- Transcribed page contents

■ ■ ■ ■ ■

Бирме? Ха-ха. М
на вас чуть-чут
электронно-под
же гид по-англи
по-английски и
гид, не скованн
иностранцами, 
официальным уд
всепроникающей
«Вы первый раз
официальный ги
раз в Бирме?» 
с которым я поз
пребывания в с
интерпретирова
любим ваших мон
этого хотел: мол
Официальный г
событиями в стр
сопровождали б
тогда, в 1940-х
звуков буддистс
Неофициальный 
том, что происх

■ ■ ■ ■ ■

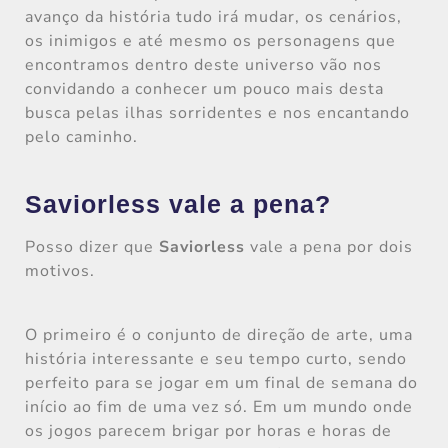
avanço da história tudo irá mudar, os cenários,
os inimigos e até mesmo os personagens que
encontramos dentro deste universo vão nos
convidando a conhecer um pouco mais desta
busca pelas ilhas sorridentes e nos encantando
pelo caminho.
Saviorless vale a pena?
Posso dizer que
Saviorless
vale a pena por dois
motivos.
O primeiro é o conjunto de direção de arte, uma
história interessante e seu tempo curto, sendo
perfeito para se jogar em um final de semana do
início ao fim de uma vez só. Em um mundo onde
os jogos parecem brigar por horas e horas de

■ ■ ■ ■ ■

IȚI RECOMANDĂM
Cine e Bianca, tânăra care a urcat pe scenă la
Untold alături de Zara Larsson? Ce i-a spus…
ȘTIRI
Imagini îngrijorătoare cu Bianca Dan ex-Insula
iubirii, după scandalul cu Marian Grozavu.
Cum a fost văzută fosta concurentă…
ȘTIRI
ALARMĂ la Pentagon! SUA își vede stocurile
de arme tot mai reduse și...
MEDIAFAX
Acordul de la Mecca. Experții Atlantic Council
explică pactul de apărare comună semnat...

■ ■ ■ ■ ■

- WHAT IS REQUIRED
Your reply is to repeat, unchanged, the lines above running from the one with "Бирме? Ха-ха. М" up to and including the one with "том, что происх".

- RESPONSE
Бирме? Ха-ха. М
на вас чуть-чут
электронно-под
же гид по-англи
по-английски и
гид, не скованн
иностранцами, 
официальным уд
всепроникающей
«Вы первый раз
официальный ги
раз в Бирме?» 
с которым я поз
пребывания в с
интерпретирова
любим ваших мон
этого хотел: мол
Официальный г
событиями в стр
сопровождали б
тогда, в 1940-х
звуков буддистс
Неофициальный 
том, что происх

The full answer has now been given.